Chromatographic assay-based rapid antibody tests were also performed to detect anti-S and anti-N IgM and IgG titers. These tests were completed in 10 minutes and allowed the researchers to get immediate results for very old people.
Results of the study
The very old and youngest population included 97 and 1,114 individuals, respectively. Follow-up periods and proportions of individuals with anti-SARS-CoV-2 N seropositivity of 8–9% and women were similar among study participants.
Significant differences in anti-SARS-CoV-2 S titers were observed between anti-N seropositive and anti-N seronegative participants, with mean values of 2,500 U/mL and 587 U/mL in the younger population, respectively. Corresponding values of 2,500 U/ml and 65 U/ml were reported in the very old population, respectively.
Considering only seronegative individuals, a significant decrease was observed between both groups, with a lower humoral response observed in the elderly.

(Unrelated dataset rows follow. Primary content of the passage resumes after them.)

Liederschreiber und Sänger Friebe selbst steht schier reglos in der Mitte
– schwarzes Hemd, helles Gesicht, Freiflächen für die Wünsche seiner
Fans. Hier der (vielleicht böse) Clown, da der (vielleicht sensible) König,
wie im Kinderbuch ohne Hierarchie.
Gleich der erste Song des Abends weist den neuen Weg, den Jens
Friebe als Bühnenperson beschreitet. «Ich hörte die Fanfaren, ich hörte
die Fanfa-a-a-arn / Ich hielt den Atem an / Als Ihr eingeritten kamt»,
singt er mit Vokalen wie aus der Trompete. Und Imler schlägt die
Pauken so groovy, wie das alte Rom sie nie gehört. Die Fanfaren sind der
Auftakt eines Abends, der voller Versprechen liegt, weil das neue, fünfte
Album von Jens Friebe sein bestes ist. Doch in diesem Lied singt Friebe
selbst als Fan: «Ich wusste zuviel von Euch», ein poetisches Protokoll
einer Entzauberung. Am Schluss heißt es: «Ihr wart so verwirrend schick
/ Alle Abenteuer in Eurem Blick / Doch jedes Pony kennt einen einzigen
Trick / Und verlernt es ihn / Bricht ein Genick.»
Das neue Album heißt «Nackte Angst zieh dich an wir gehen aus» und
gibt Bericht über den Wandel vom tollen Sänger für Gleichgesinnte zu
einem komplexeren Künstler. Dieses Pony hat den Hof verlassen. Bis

Sex-based immune differences were only observed in the younger population.
More than 60% of HIV-positive cases among the youngest group were women. In comparison, none of the male participants showed HIV-positivity in the very large group, which included only seven women. Therefore, comparisons could only be made between women. To this end, no significant differences were observed between the youngest and very old participants.

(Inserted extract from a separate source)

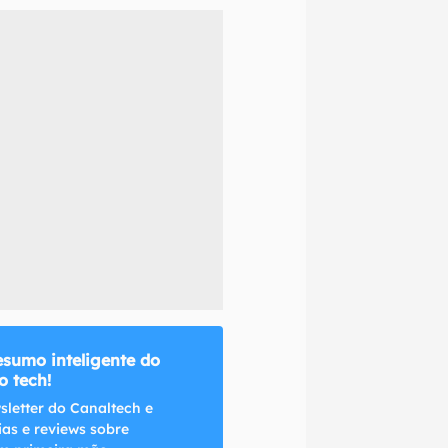
naltech.
esumo inteligente do
 tech!
sletter do Canaltech e
ias e reviews sobre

Anti-N seropositivity and age were the most important factors in determining anti-SARS-CoV-2 S antibody levels, followed by sex, which produced significant but limited effects on overall outcomes. Among very old participants, identical differences were observed between anti-SARS-CoV-2 N seropositive and seronegative individuals, with mean values of 2080 U/mL and 42.5 AU/mL between anti-N seropositive and seronegative individuals, respectively .

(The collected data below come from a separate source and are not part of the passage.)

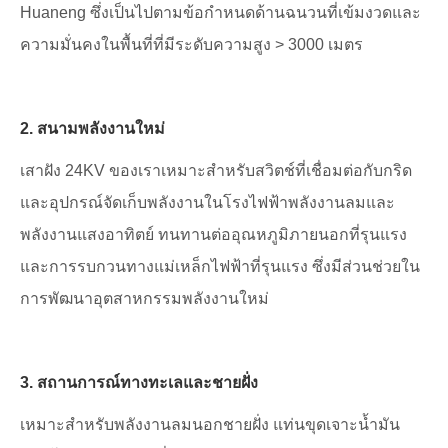
Huaneng ซึ่งเป็นไปตามข้อกำหนดด้านฉนวนที่เข้มงวดและ
ความมั่นคงในพื้นที่ที่มีระดับความสูง > 3000 เมตร
2. สนามพลังงานใหม่
เสาฝัง 24KV ของเราเหมาะสำหรับสวิตช์ที่เชื่อมต่อกับกริด
และอุปกรณ์จัดเก็บพลังงานในโรงไฟฟ้าพลังงานลมและ
พลังงานแสงอาทิตย์ ทนทานต่ออุณหภูมิภายนอกที่รุนแรง
และการรบกวนทางแม่เหล็กไฟฟ้าที่รุนแรง ซึ่งมีส่วนช่วยใน
การพัฒนาอุตสาหกรรมพลังงานใหม่
3. สถานการณ์ทางทะเลและชายฝั่ง
เหมาะสำหรับพลังงานลมนอกชายฝั่ง แท่นขุดเจาะน้ำมัน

Rapid antibody tests were able to detect anti-S IgG antibodies, with positive serum antibody titers greater than 197 AU/ml in the Roche Elecsys test with a specificity and sensitivity of 83% and 100%, respectively . In addition, correlations were observed between good reports of serological tests and positive immune levels in rapid antibody tests with mean values of 3263 AU/mL, 899 AU/mL, and 809 AU/mL for strongly positive, positive, and slightly positive reports respectively.
Anti-S antibody titer (from Roche Elecsys SARS-CoV-2-S) in individuals seronegative for anti-N. Blue box (M) indicates male subjects and red (F) indicates female subjects. ***p < 0.001 versus the corresponding color in the 23–69 year cohort; ### p <0.001 versus women in the same cohort.
The study results show that very elderly people obtained detectable anti-SARS-CoV-2 S titers after the second BNT162b2 vaccination. This response was mainly observed among anti-N seropositive individuals who had a previous history of COVID-19. In this group, anti-N titers were comparable to those in the younger cohort.
Similarly, the anti-N seronegative elderly had less anti-S antibodies compared to the younger cohort. Thus, SARS-CoV-2-specific antibody responses varied as a function of anti-N serostatus, individual age, and sex among the very elderly.
The present study was the first of its kind to provide post-vaccination data among people over 90 years of age. These findings could potentially affect the organization of the COVID-19 vaccination campaign, including the administration of booster doses and the prioritization of vaccine recipients.
In addition, anti-SARS-CoV-2 antibody titers could be used as supportive indices to establish the need for additional doses of vaccine, especially among the elderly population, whose immune responses to infections may not be as efficient as those of immunocompetent individuals with antecedents. of COVID-19.
Tomaiuolo, R., Di Resta, C., Viganò, M. et al. (2022). Six months of SARS-CoV-2 serology in a cohort of mRNA-vaccinated subjects over 90 years of age. Scientific Reports 12 (12446).